In North Bradford we now have GPs with special interests in ear, nose and throat, drugs services, mental health, urology, musculoskeletal services, neurology, plastic surgery, rheumatology and pain management.

We also have a variety of nurse specialists.We have specialist optometrists triaging ophthalmology referrals and a dentist with a special interest doing some extraction work that oral surgeons would have historically done.

The consultants are keen to train these specialist practitioners. The benefit to them is that they can concentrate on more complex referrals and their waiting times are managed. GPs with special interests are involved in hospital clinical audit sessions to ensure that high-quality care is provided. Consultants develop and retain good links with primary care. The hospital management team actively encourages this development - it helps to achieve targets.

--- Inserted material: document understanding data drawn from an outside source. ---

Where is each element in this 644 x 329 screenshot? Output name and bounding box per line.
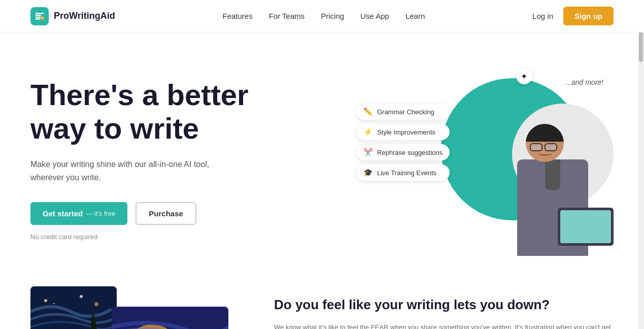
- training-icon: 🎓: [363, 168, 373, 177]
- lower-body: We know what it's like to feel the FEAR …: [274, 322, 614, 329]
- nav-actions: Log in Sign up: [532, 7, 614, 25]
- hero-subtitle: Make your writing shine with our all-in-…: [30, 158, 244, 184]
- star-badge: ✦: [516, 68, 532, 84]
- pill-style: ⚡ Style Improvements: [356, 124, 450, 140]
- svg-point-3: [44, 299, 47, 302]
- lower-image-area: My idea in my head: [30, 286, 244, 329]
- art-card-2: [112, 307, 228, 329]
- rephrase-icon: ✂️: [363, 148, 373, 157]
- nav-for-teams[interactable]: For Teams: [269, 12, 305, 20]
- art-card-2-inner: [112, 307, 228, 329]
- navbar: ProWritingAid Features For Teams Pricing…: [0, 0, 644, 32]
- hero-section: There's a better way to write Make your …: [0, 32, 644, 276]
- lower-title: Do you feel like your writing lets you d…: [274, 297, 614, 314]
- pill-grammar: ✏️ Grammar Checking: [356, 104, 450, 120]
- art-card-1: [30, 286, 117, 329]
- person-illustration: [517, 124, 588, 256]
- feature-pills-list: ✏️ Grammar Checking ⚡ Style Improvements…: [356, 104, 450, 181]
- lower-text: Do you feel like your writing lets you d…: [274, 286, 614, 329]
- style-icon: ⚡: [363, 127, 373, 137]
- nav-pricing[interactable]: Pricing: [321, 12, 344, 20]
- purchase-button[interactable]: Purchase: [135, 202, 196, 225]
- art-card-1-inner: [30, 286, 117, 329]
- brand-link[interactable]: ProWritingAid: [30, 7, 115, 25]
- lower-section: My idea in my head Do you feel like your…: [0, 276, 644, 329]
- pill-rephrase: ✂️ Rephrase suggestions: [356, 144, 450, 160]
- and-more-label: ...and more!: [565, 78, 603, 86]
- grammar-icon: ✏️: [363, 107, 373, 116]
- hero-title: There's a better way to write: [30, 78, 351, 146]
- hero-buttons: Get started — it's free Purchase: [30, 202, 351, 225]
- hero-text: There's a better way to write Make your …: [30, 78, 351, 241]
- svg-point-4: [80, 295, 83, 298]
- nav-features[interactable]: Features: [223, 12, 253, 20]
- hero-image-area: ...and more! ✦: [351, 63, 614, 256]
- brand-name: ProWritingAid: [54, 11, 115, 21]
- no-credit-card-text: No credit card required: [30, 233, 351, 241]
- nav-links: Features For Teams Pricing Use App Learn: [223, 12, 425, 21]
- svg-point-5: [94, 302, 98, 306]
- signup-button[interactable]: Sign up: [563, 7, 614, 25]
- nav-learn[interactable]: Learn: [405, 12, 425, 20]
- brand-logo-icon: [30, 7, 49, 25]
- nav-use-app[interactable]: Use App: [360, 12, 389, 20]
- login-link[interactable]: Log in: [532, 12, 553, 20]
- get-started-button[interactable]: Get started — it's free: [30, 202, 127, 225]
- pill-training: 🎓 Live Training Events: [356, 164, 450, 181]
- scrollbar[interactable]: [638, 0, 644, 329]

So why are so many hospitals being so difficult about training GPs with special interests and new practitioners? As well as being better for patients (because access is easier and waiting times lower - for highquality services) it helps them achieve access targets.We aim for all GPs to have a special interest.We currently have more than 50 per cent of GPs trained and functioning as specialists. The practices backfill their primary care sessions list using nurse practitioners and salaried GPs who, as part of their contract, have a session a week to train as a GP with special interests.

It would be good to see more hospitals taking this development positively as a way of providing local, responsive care.

Lesley Hill is deputy chief executive of North Bradford PCT, winner of the prime minister's award at last year's HSJ Awards.